Conversely, a study was done in some Egyptian schools by Bassyouni et al. 14found that M.canis was the most common isolated species. It may be due to contact with animals and sharing towels and caps among pupils. Positive cultures were obtained only in 78% of samples, which could be explained by applying homemade products before seeking medical advice.
The MIC results with terbinafine to M. canis were 0.003-.092 ug/ml. This is in agreement with the data published by Butty et al. 22 who found that MIC to M. canis was 0.01–0.08 ug/ml. Conversely, Mock et al. 23 reported higher MIC results to M. canis 0.05–0.5 ug/ml. T.violaceum MIC was 0.005-0.116 ug/ml. This consistent with the results of Badali et al. 24, who reported that MIC results to T.violaceum were 0.016–0.125 ug/ml.

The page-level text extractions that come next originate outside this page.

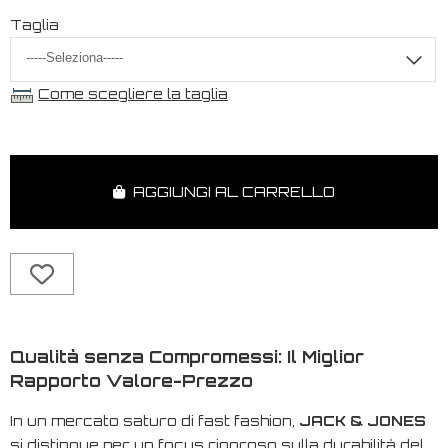
Taglia
Come scegliere la taglia
AGGIUNGI AL CARRELLO
Qualità senza Compromessi: Il Miglior
Rapporto Valore-Prezzo
In un mercato saturo di
fast fashion
,
JACK & JONES
si distingue per un focus rigoroso sulla durabilità del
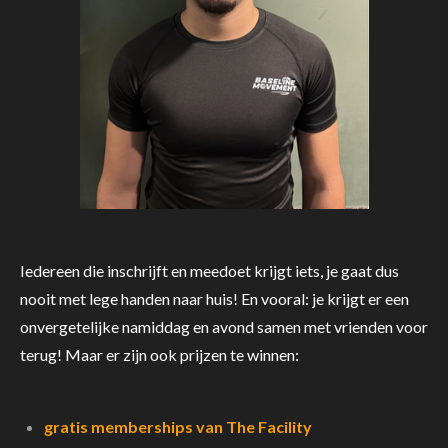
Iedereen die inschrijft en meedoet krijgt iets, je gaat dus
nooit met lege handen naar huis! En vooral: je krijgt er een
onvergetelijke namiddag en avond samen met vrienden voor
terug! Maar er zijn ook prijzen te winnen:
gratis memberships van The Facility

The MIC results of terbinafine showed sensitivity to the antifungal. Terbinafine has been reported to be an effective antifungal agent in treating several dermatophytoses due to Trichophyton 24,25. However, Yamada et al. 26 found that specific point mutations in squalene epoxidase genes were the cause of terbinafine resistance in Trichophyton clinical isolates. Insensitivity to terbinafine after treatment for 1.5-3 months in tinea capitis patients caused by M. canis has been reported 27. Kano et al., 28 explained that by overexpression of genes encoding ABC transporter family in patients received long terbinafine treatment duration.

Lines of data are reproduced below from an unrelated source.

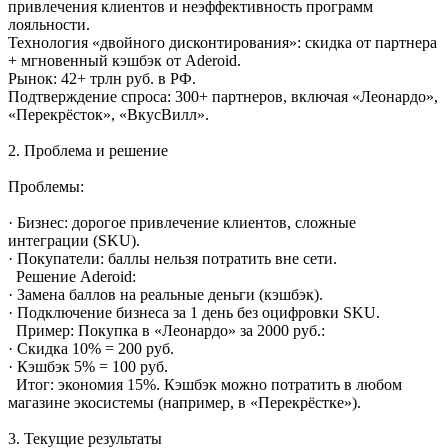
привлечения клиентов и неэффективность программ
лояльности.
Технология «двойного дисконтирования»: скидка от партнера
+ мгновенный кэшбэк от Aderoid.
Рынок: 42+ трлн руб. в РФ.
Подтверждение спроса: 300+ партнеров, включая «Леонардо»,
«Перекрёсток», «ВкусВилл».
2. Проблема и решение
Проблемы:
· Бизнес: дорогое привлечение клиентов, сложные
интеграции (SKU).
· Покупатели: баллы нельзя потратить вне сети.
Решение Aderoid:
· Замена баллов на реальные деньги (кэшбэк).
· Подключение бизнеса за 1 день без оцифровки SKU.
Пример: Покупка в «Леонардо» за 2000 руб.:
· Скидка 10% = 200 руб.
· Кэшбэк 5% = 100 руб.
Итог: экономия 15%. Кэшбэк можно потратить в любом
магазине экосистемы (например, в «Перекрёстке»).
3. Текущие результаты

By comparing the M. canis and T. violaceum isolates with type strain on GenBank, some base-pair substitutions were found. Neither the phenotypic nor the molecular identification was affected by these substitutions. Also, it may be related to relatively high MIC detected in sequenced trichophyton strain. Osborne et al. 29 reported the silent nucleotide substitution of about 20 times common than non-silent nucleotide substitution rates. Singh et al.30 estimated that the terbinafine resistance mechanism has been assigned to point mutations in the squalene epoxidase gene that leads to single amino acid substitutions. Squalene epoxidase is a key enzyme in the ergosterol synthesis pathway. Further sequencing to the squalene epoxidase gene will be required to fully elucidate this point.

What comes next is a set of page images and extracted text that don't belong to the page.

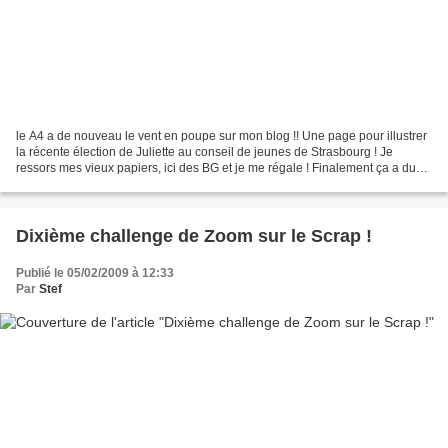
le A4 a de nouveau le vent en poupe sur mon blog !! Une page pour illustrer
la récente élection de Juliette au conseil de jeunes de Strasbourg ! Je
ressors mes vieux papiers, ici des BG et je me régale ! Finalement ça a du
bon d'être fauchée, on écoule...
Dixième challenge de Zoom sur le Scrap !
Publié le 05/02/2009 à 12:33
Par
Stef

Despite sequencing providing a highly accurate method for dermatophytes' characterization, it is very expensive to be implemented in routine identification. Therefore, it is suggested when atypical dermatophytes are isolated 31.
CONCLUSION
This study highlights the isolation of certain species, such as M. canis and T. violaceum. T. violaceum is prevalent in this region. Terbinafine exhibited good in vitro activity to M. canis and T. violaceum species.